# eating in the crate



## maple (Jul 22, 2010)

Hi everyone,

We brought our vizsla home today, and I know (and have been told by many) that a fussy eater within the first few days is especially normal. I just wanted to see what everyone else did the first time they brought their new V home. After we brought her home from the breeder, we tried feeding her dinner in a bowl in her crate. This was an hour or so after she got acquainted with the place, met a few people, sniffed, jumped, and ran and played with every new person she saw. There were no troubles breaking her in, and she even whined when it was time for her to go pee. No problems at all in the house! Anyway, when I tried putting her bowl in the crate, all she did was cry. I have heard that we are suppose to be strict with eating meals ONLY in the crate, however since she is only a pup I didn't want her to miss a meal. After 15 minutes of whining in the crate and no eating I just took her outside to go pee. When I tried laying down a bit of her food on the floor, she ate it right away with no problems. What should I do? Maintain a strict plan of only allowing her to eat in her crate (and if she doesn't eat within that 15 minutes then take her out), or putting a bowl of her food outside it and allowing her to eat when she's hungry.

I'd appreciate any advice for this adorable little creature! I've only had her for a day but she couldn't be more perfect and well behaved!


----------



## Mercutio (Jan 18, 2010)

This might sound a bit nuts, why don't you try laying out a trail of food on the floor leading into the crate? You want her to be happy eating in the crate and you want her to associate the crate with food but you obviously don't want her to go hungry because she is stressed about going in the crate. We didn't crate train so i'm not speaking from experience.


----------



## gunnr (Aug 14, 2009)

Maple

Unless there is a very compelling reason for needing to have her eat in her crate, I would kinda sweep that practice to the side. 
As a new puppy, I'm assuming 7-10 weeks old, she needs to eat. First and foremost of her immediate needs are access to water at all times practical and a healthy diet.
Until Tika came along, I have always allowed my dogs to self regulate their food. In other words, the food bowl was always available and full of food. It was this way for 20 something years. Tika tends to overeat, so the food has to be regulated.

Pudgy, but not fat, puppies are healthy puppies. Let her eat on her terms for the first few week/months.


----------



## maple (Jul 22, 2010)

Our breeder emphasized only and always feeding the vizsla when they are in their crate. THey also told us (and it's on their website) to remove all uneaten food after 15 minutes. They said the crate door should be closed during feeding, and their water to be left outside the crate. If the pup does not eat it, take it away until next regular feeding and then offer it again (not too sure if I agree with this though).
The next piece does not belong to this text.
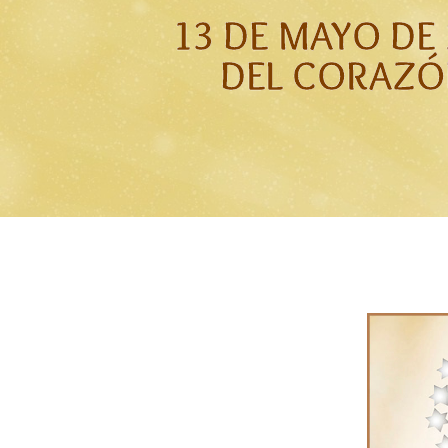
13 DE MAYO DE
DEL CORAZÓ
The breeder also said to never get into the habit of free feeding the dog (...I have always had labradors, and they've eaten their food right away so Im really not use to having a picky eater for a puppy). She said that feeding in the crate helps reinforce the idea that the crate is a "good" place.
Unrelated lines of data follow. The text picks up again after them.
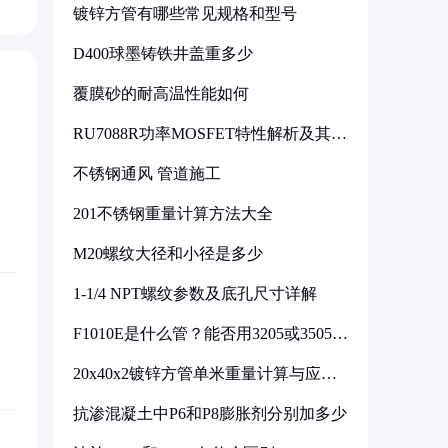
镀锌方管有哪些常见规格和型号
D400球墨铸铁井盖重多少
覆膜砂的耐高温性能如何
RU7088R功率MOSFET特性解析及其在
可调电源设计中的实践
不锈钢通风 管道施工
201不锈钢重量计算方法大全
M20螺纹大径和小径是多少
1-1/4 NPT螺纹参数及底孔尺寸详解
F1010E是什么管？能否用3205或3505代
换
20x40x2镀锌方管单米重量计算与应用
分析
抗渗混凝土中P6和P8膨胀剂分别加多少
Anyway...since I've always had labradors I'm really not use to a bowl of food not being eaten within a minute. This morning was a lot better...I did trail food into her crate and she ate the food while standing half in the crate. According to our breeder, this would probably be unsuccessful, but whatever. I definitely don't agree with taking her food away if she hasn't eaten it since she is only a puppy and these next few weeks are crucial to her health and development. Has anyone on here stuck to crate training since their V's were pups? My boyfriend really wants to stick with this type of training, but I'm really having a tough time agreeing with it. And I'm definitely not going to deprive her of her food at this point in time.


----------



## florencebear (Aug 3, 2010)

Hello Maple

Our pup is now four months old and from the start she has spent time during the day in her crate when we couldn't supervise her. She is also put in her crate when she needs "time out", and she sleeps happily there all through the night. However, we have never fed her in there - to be honest I didn't realise that this was part of "crate training". When we first had her it took a good week before she would eat very much. Our breeder told us to give her pretty much anything in the early days to make her food more tempting. Now she eats plain, dry kibble very happily, with perhaps the occasional raw egg on top. The breeder also practices free feeding - but that is with five adult dogs - so maybe it's rather different. Like you, we have always been used to greedy dogs who wolfed down their food immediately, Vs do seem to be a little picky!

Certainly I would persevere with the crate - for us it's been a life-saver! Am sure it wouldn't hurt to bend the breeder's rules re. feeding in the crate at this stage.

Good Luck!


----------



## Crazy Kian (Aug 10, 2009)

maple, sounds to me like you have a dog from Onpoint, maybe I am wrong.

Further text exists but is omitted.